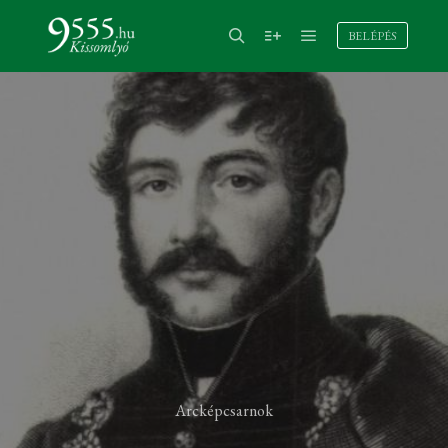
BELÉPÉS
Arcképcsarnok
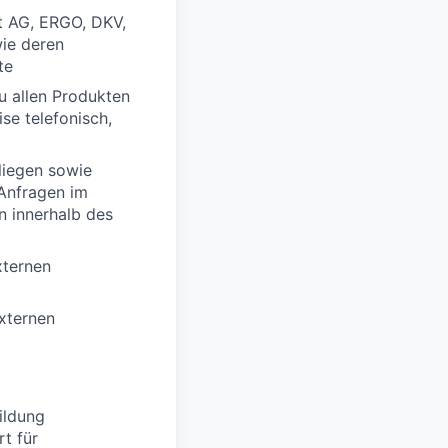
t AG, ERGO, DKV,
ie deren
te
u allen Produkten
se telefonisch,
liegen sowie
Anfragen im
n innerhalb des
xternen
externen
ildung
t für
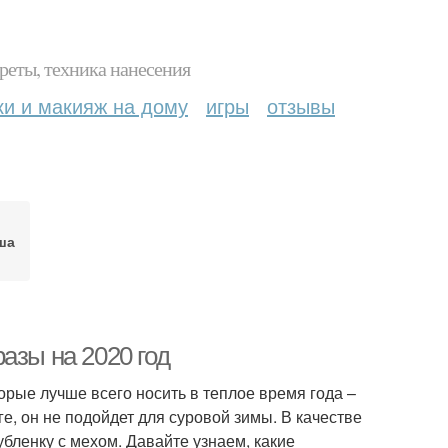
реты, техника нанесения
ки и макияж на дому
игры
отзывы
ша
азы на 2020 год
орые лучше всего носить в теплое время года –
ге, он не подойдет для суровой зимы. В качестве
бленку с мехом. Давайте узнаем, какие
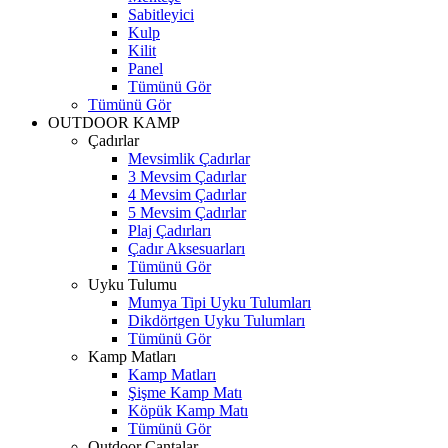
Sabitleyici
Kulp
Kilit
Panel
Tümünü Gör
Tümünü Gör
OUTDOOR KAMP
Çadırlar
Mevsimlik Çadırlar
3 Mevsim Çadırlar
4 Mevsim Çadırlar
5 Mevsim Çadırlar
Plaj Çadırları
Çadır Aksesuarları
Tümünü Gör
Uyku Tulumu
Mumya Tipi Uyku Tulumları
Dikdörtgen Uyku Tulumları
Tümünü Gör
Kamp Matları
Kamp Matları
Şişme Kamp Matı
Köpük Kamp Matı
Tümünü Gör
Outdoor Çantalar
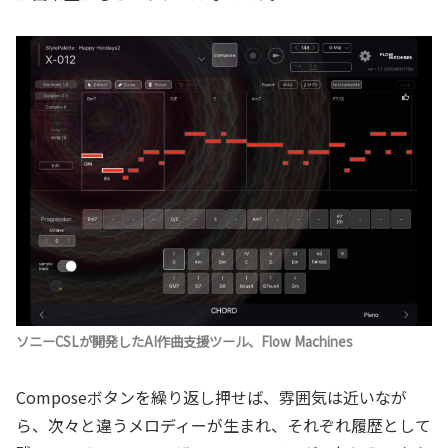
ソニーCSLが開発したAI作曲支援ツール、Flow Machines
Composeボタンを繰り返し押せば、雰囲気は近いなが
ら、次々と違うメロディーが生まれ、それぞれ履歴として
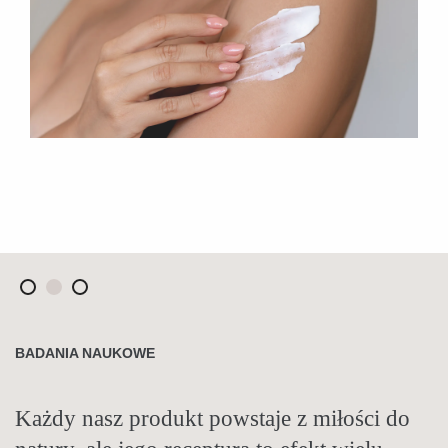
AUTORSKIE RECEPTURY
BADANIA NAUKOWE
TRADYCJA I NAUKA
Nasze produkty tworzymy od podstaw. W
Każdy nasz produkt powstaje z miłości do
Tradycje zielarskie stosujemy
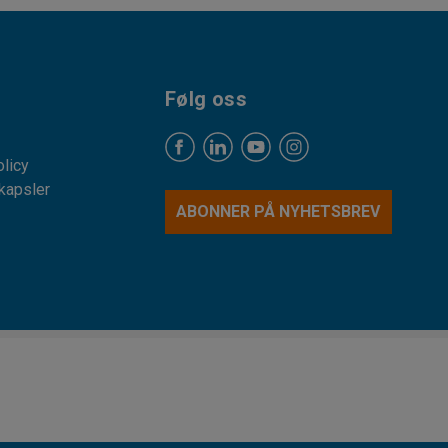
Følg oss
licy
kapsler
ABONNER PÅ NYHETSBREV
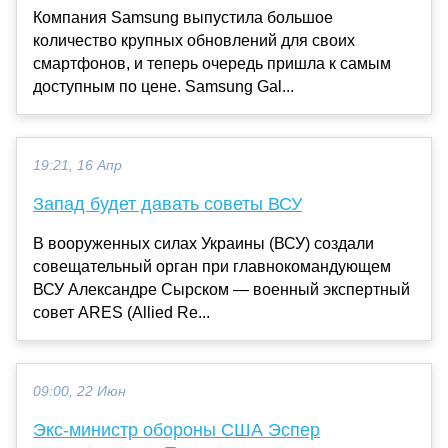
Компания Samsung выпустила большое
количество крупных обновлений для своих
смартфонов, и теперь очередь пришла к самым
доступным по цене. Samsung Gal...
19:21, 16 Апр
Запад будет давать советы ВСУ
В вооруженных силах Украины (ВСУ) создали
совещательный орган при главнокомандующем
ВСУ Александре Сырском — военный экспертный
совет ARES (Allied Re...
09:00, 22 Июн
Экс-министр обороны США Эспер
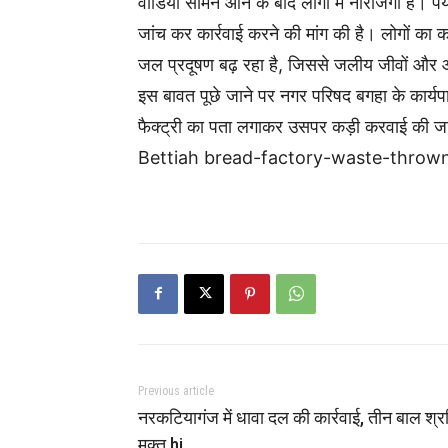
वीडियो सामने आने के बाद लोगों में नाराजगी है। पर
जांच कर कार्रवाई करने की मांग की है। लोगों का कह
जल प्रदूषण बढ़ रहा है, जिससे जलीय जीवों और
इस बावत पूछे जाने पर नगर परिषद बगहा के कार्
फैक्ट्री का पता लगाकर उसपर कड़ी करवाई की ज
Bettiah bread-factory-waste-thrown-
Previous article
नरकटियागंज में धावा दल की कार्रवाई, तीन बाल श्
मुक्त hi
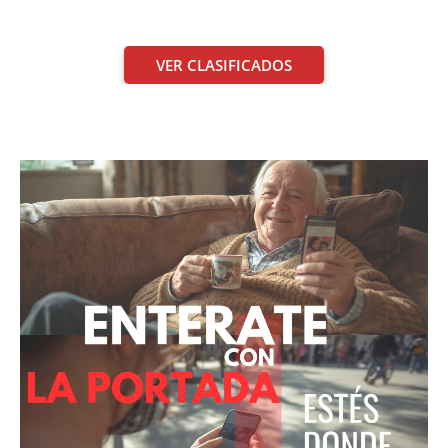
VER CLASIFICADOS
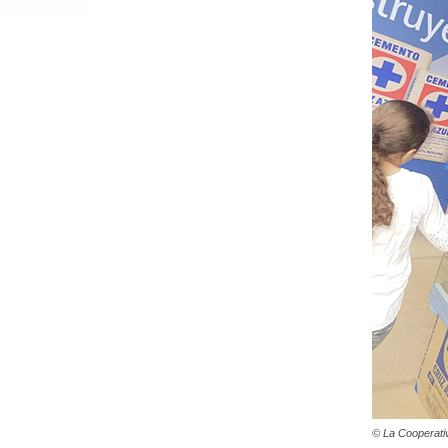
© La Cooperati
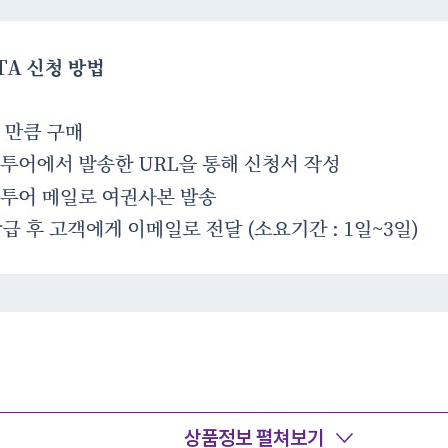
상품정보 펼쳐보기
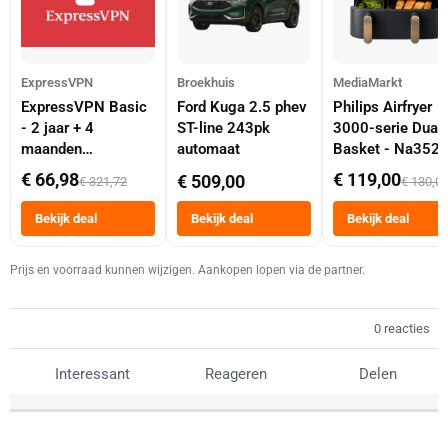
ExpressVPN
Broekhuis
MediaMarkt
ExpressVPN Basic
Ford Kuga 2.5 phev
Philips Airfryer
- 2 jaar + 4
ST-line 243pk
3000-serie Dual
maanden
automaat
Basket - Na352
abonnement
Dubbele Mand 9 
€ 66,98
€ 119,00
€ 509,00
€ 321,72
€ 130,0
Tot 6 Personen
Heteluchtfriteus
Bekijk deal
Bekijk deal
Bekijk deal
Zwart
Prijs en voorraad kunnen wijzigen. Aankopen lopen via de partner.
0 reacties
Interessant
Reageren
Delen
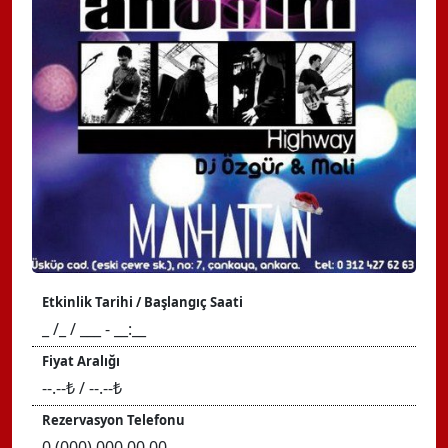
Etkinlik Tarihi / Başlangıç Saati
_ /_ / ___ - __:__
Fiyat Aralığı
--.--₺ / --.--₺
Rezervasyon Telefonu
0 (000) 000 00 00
┄┄┄┄┄┄
Count, and answer with the number only: how many lines of the data include the string "Uyku"?

3